MIAMI BEACH, FL. Back in April, a state inspector walked into Bacon Bitch at 1001 Collins Ave and found food coming from sources that had never been approved or identified, toxic chemicals stored improperly near food, and no advisory warning customers that raw or undercooked items were on the menu. Seven of the eight violations documented on April 17, 2026 were classified as high-severity. The restaurant was not closed.

What Inspectors Found

1HIGHFood from unapproved or unknown sourcetraceability failure
2HIGHToxic chemicals improperly stored or labeledpoisoning risk
3HIGHNo consumer advisory for raw/undercooked foodsuninformed customers
4HIGHInadequate shell stock identification/recordsshellfish traceability
5HIGHFood contact surfaces not properly cleaned/sanitizedcross-contamination
6HIGHTime as a public health control not properly usedtemperature abuse
7HIGHImproper hand and arm washing techniquepathogen transfer
8INTInadequate ventilation and lightingair quality

The food-sourcing violation is among the most serious an inspector can cite. When food arrives from an unapproved or unidentified supplier, it has bypassed USDA and FDA safety inspections entirely, meaning there is no way to trace it if a customer gets sick.

Alongside that, inspectors found shellfish on the premises without adequate identification records. Oysters, clams, and mussels are high-risk foods, often consumed raw or lightly cooked, and the tag system that tracks where shellfish originated exists specifically so a contamination outbreak can be traced back to a harvest site before more people are harmed.

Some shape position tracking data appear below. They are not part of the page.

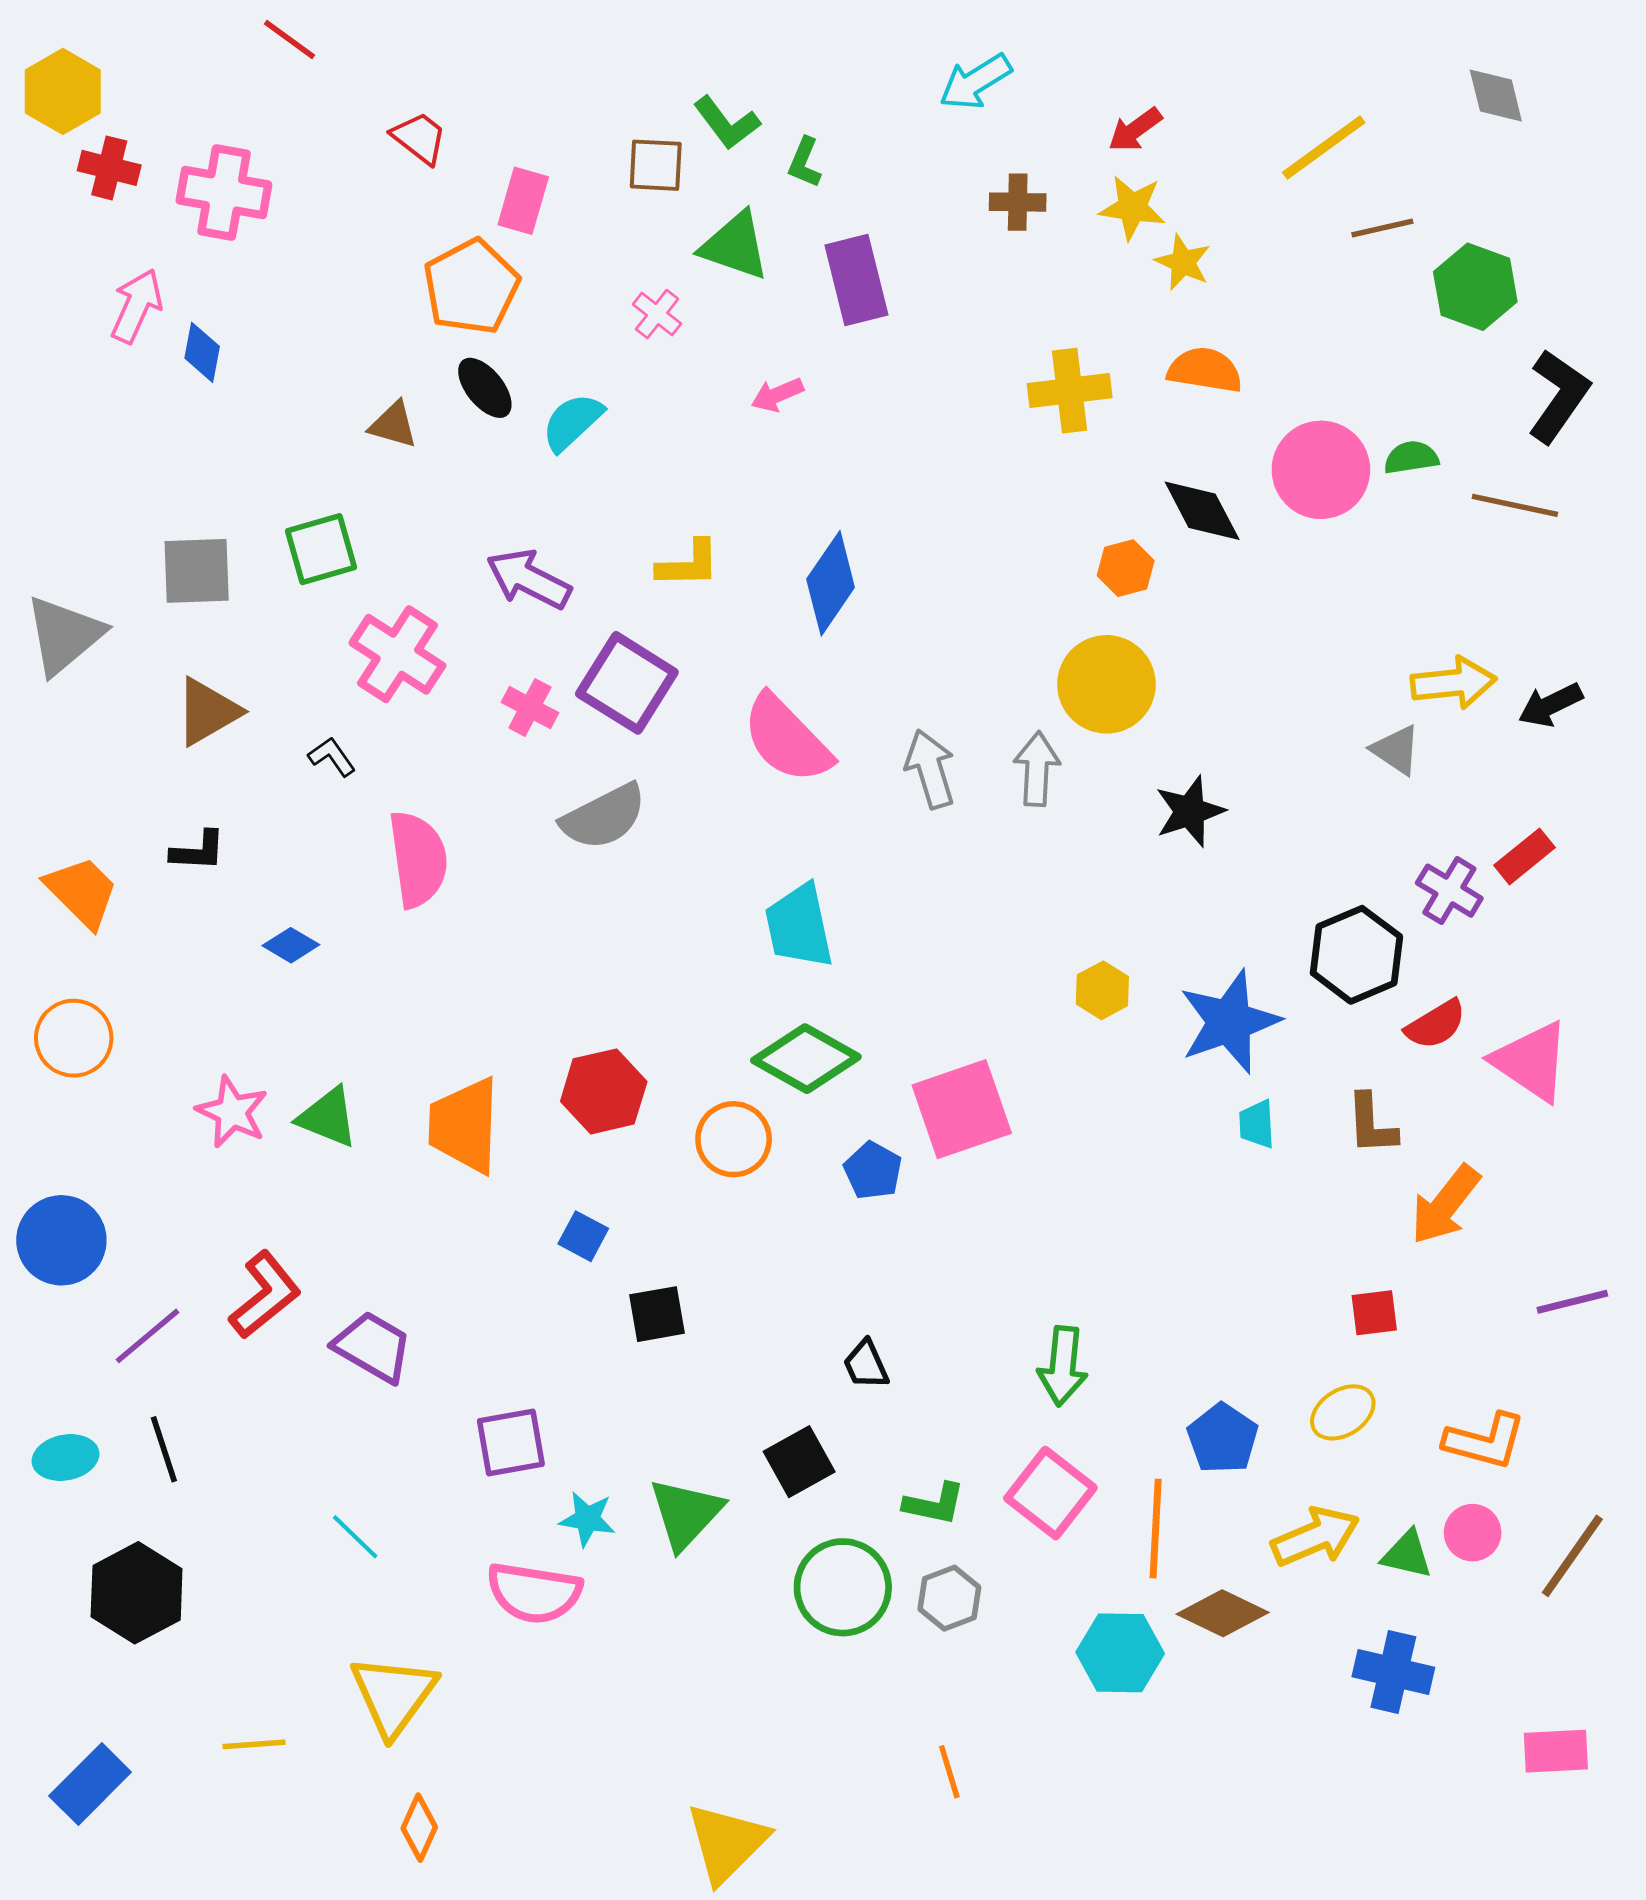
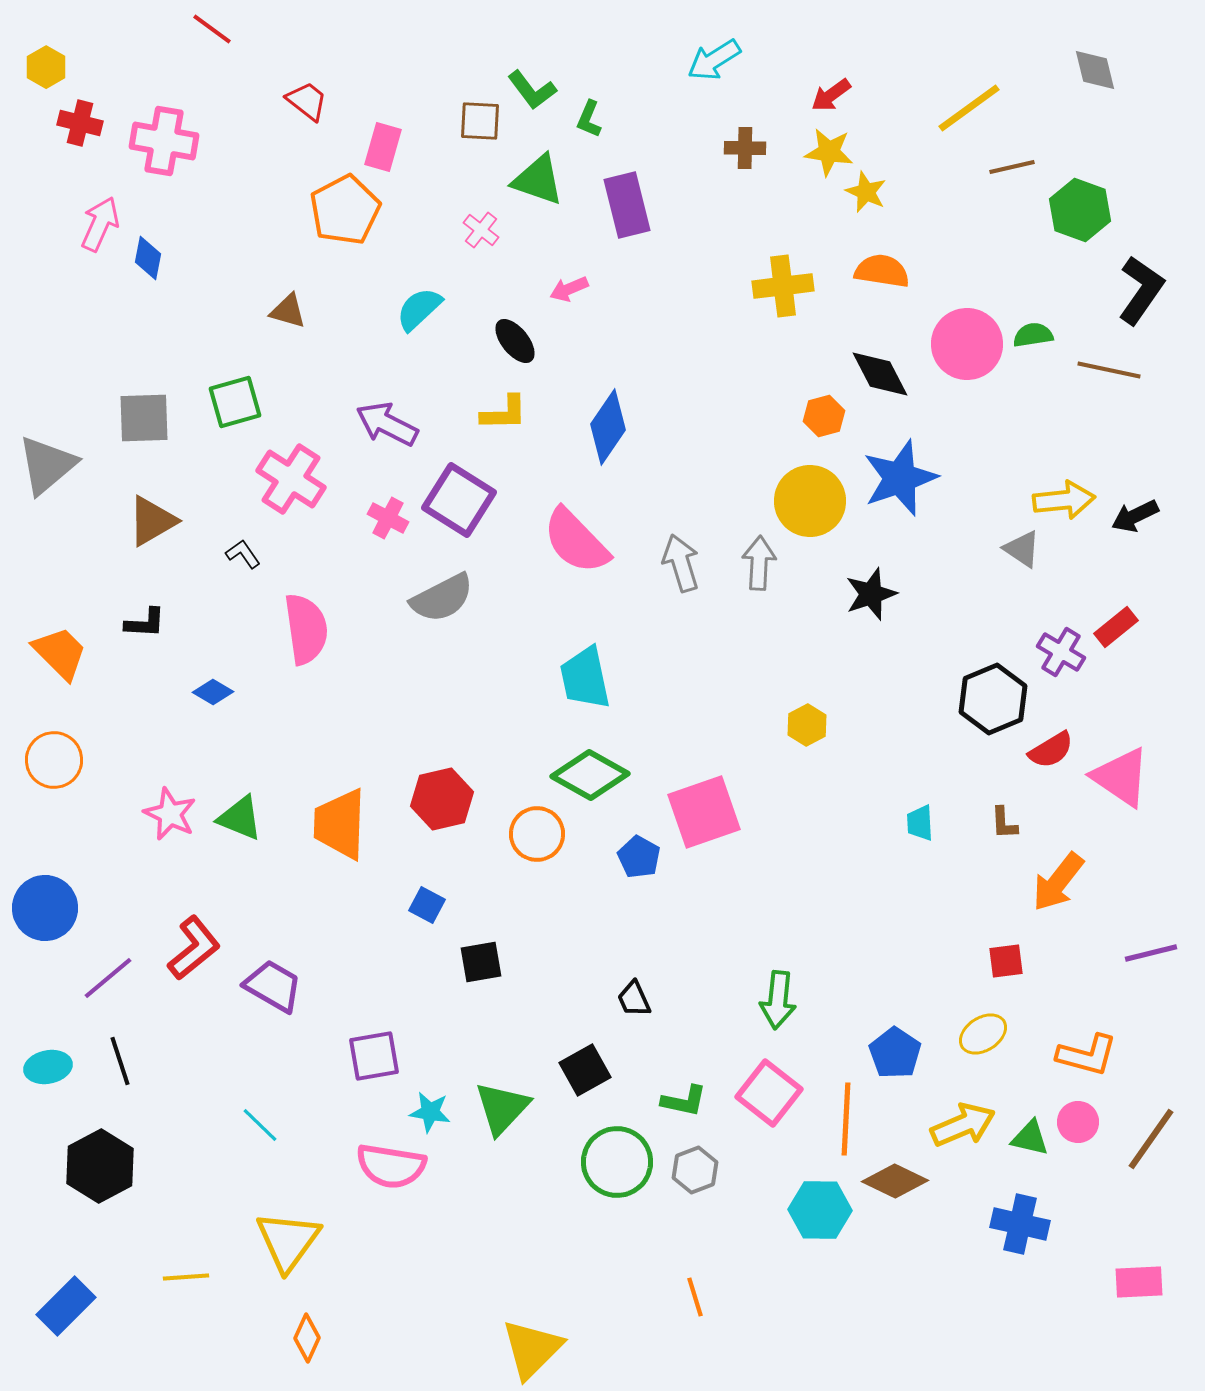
yellow hexagon: (63, 91) -> (46, 67), size x0.7
black ellipse: (485, 388) -> (515, 341), moved
blue star: (1229, 1022) -> (900, 478), moved
brown L-shape: (1371, 1124) -> (1004, 823), size x0.7

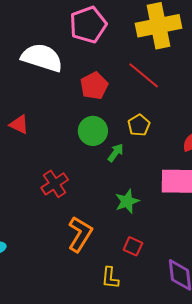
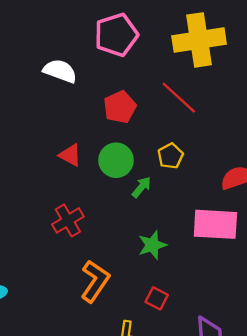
white semicircle: (42, 58) -> (60, 71), size x0.7
red triangle: (19, 124) -> (70, 155), moved

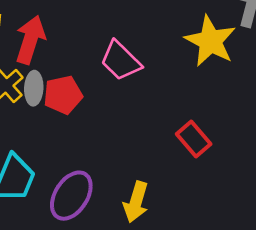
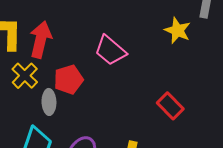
yellow star: (210, 41) -> (178, 31), size x0.7
gray ellipse: (34, 88) -> (49, 102), moved

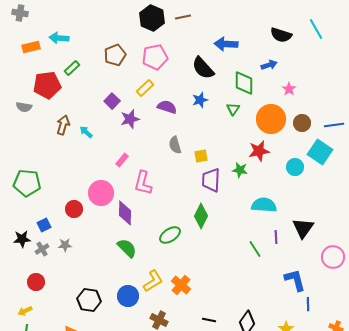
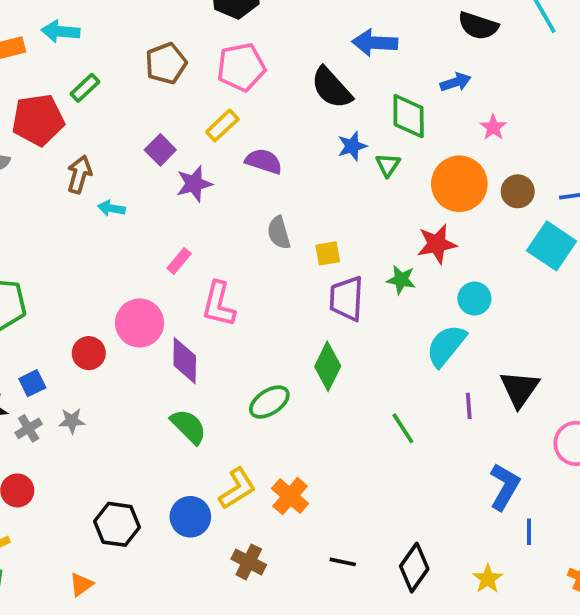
blue star: (200, 100) -> (352, 146), moved
brown arrow: (63, 125) -> (79, 174), moved
cyan arrow: (86, 132) -> (111, 208), turned -32
cyan circle: (295, 167) -> (474, 299), moved
cyan semicircle: (264, 205) -> (446, 346), turned -55
green line: (255, 249) -> (403, 428), moved
blue L-shape: (295, 280) -> (505, 487), turned 45

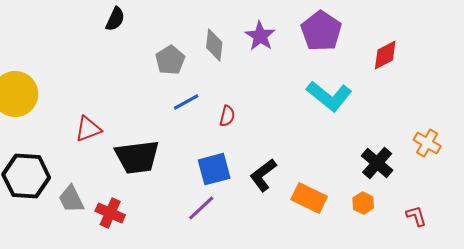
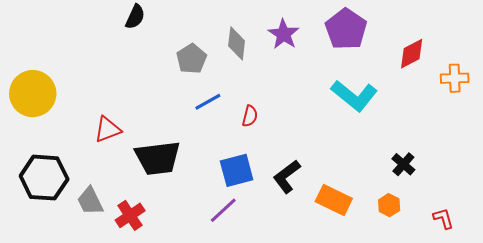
orange cross: (427, 143) -> (455, 78), moved, turned -32
black cross: (377, 163) -> (403, 164), size x0.7
red cross: (110, 213) -> (130, 215), turned 32

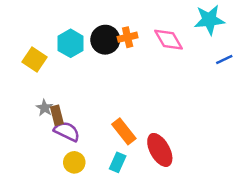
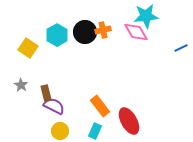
cyan star: (209, 20) -> (146, 16), moved
gray star: (45, 108) -> (21, 85), moved

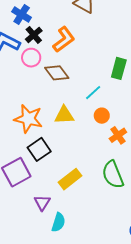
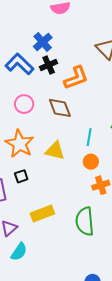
pink circle: (31, 58) -> (24, 104), moved
cyan line: (93, 93) -> (89, 137), turned -54
black square: (39, 149) -> (21, 176), size x0.6

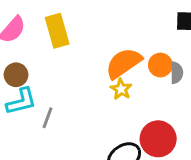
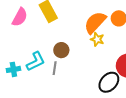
brown circle: (16, 75) -> (61, 50), moved

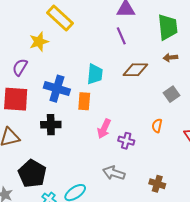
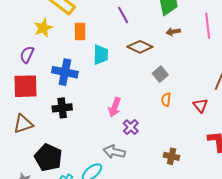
brown diamond: (135, 70) -> (140, 47), turned 30
gray square: (171, 94) -> (160, 74), moved
orange rectangle: (84, 101) -> (80, 31), moved
purple cross: (126, 141) -> (131, 127), moved, turned 35
gray arrow: (114, 173) -> (114, 152), moved

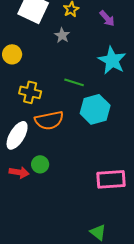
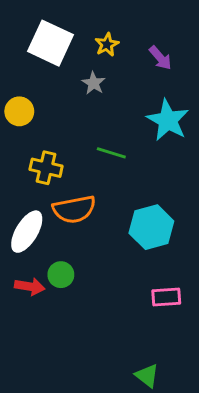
cyan hexagon: (95, 109) -> (151, 227), moved
pink rectangle: (111, 179) -> (166, 297), size x0.7

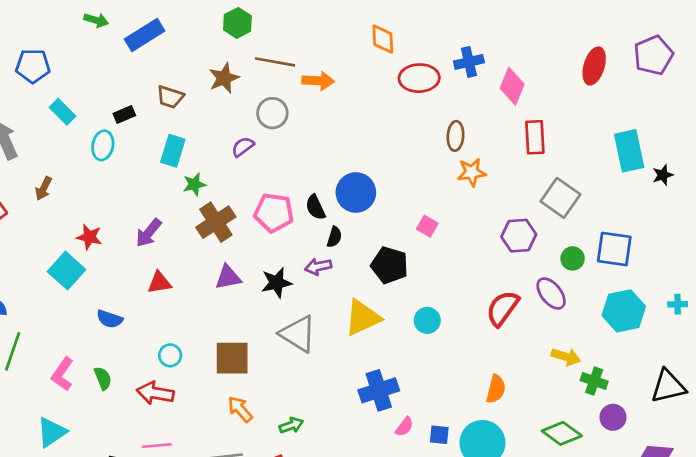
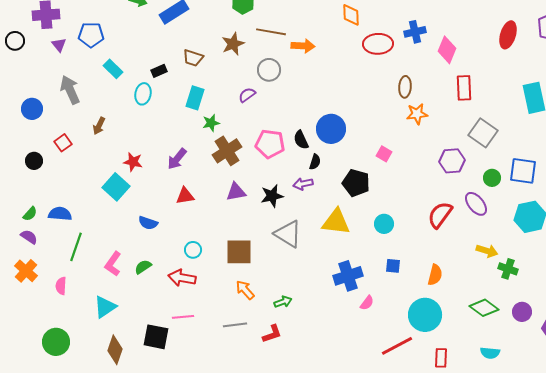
yellow triangle: (363, 318) -> (336, 222), turned 32
green semicircle: (103, 378) -> (143, 267), turned -102
purple circle: (613, 417) -> (522, 312), moved
blue square: (439, 435) -> (393, 266), moved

Toxic chemicals were stored or labeled improperly, creating a direct contamination risk for food nearby. Food contact surfaces, the cutting boards, prep counters, and equipment that touches food directly, were not properly cleaned or sanitized, a condition inspectors classify as a primary route for bacterial transfer between raw and ready-to-eat items.

The restaurant also had no consumer advisory posted for raw or undercooked menu items. That posting is not a formality. It is the only mechanism by which a pregnant customer, an elderly diner, or someone with a compromised immune system learns they are about to eat something that carries elevated risk.

Rounding out the high-severity list: improper hand and arm washing technique, meaning employees were going through the motions of washing their hands without actually removing pathogens, and a failure to properly use time as a public health control, which means food was allowed to sit in the bacterial growth zone of 41 to 135 degrees without the tracking required to make that practice safe.

What These Violations Mean

The combination of an unapproved food source and inadequate shellfish records at Bacon Bitch is particularly significant because both violations eliminate traceability. If a customer ate there in April and became ill with Listeria or Salmonella, investigators would have no reliable chain of custody to follow. The food came from somewhere, but the records do not say where.

The improper handwashing technique violation is distinct from simply not washing hands at all, and in some ways more insidious. An employee who believes they have washed their hands may handle ready-to-eat food without any awareness that pathogens remain. The technique failure means the behavior looks compliant but the outcome is not.

The missing consumer advisory compounds the raw shellfish traceability problem. A customer who orders something undercooked or raw at Bacon Bitch in April had no posted notice telling them so. That gap falls hardest on the people who most need the information: the immunocompromised, the elderly, pregnant women, and young children.

Improperly stored chemicals near food represent a different category of risk entirely, one that does not require a pathogen or a slow incubation period. Mislabeled or misplaced chemicals can cause acute poisoning through direct contamination, and the consequences can be immediate.

The Longer Record

The April 2026 inspection was not an anomaly. State records show Bacon Bitch has been inspected 25 times and has accumulated 224 violations across that history. The pattern of high-severity citations runs deep.

In June 2024, inspectors cited the restaurant for 7 high-severity violations and 2 intermediate ones, a count identical to April's. In February 2023, the tally was also 7 high-severity and 3 intermediate violations. In September 2022, it was 8 high-severity and 4 intermediate violations, the highest single-inspection count in the available record.

The restaurant was emergency-closed once before, in July 2021, after inspectors found no warewashing facilities on the premises. It was allowed to reopen the following day.

Every inspection in the available prior history, going back through 2022, documented at least 2 high-severity violations. In five of the eight prior inspections listed, the high-severity count was 3 or above. The April 2026 inspection, with 7 high-severity violations, sits at the top of that range.

Open for Business

Despite the seven high-severity findings on April 17, the state did not issue an emergency closure order. Bacon Bitch remained open.

A restaurant on Collins Avenue in Miami Beach, one of the most heavily trafficked tourist corridors in Florida, with 224 violations across 25 inspections, a prior emergency closure, and a documented pattern of high-severity citations stretching back years, was still serving customers after inspectors left.

The record is there. The doors stayed open.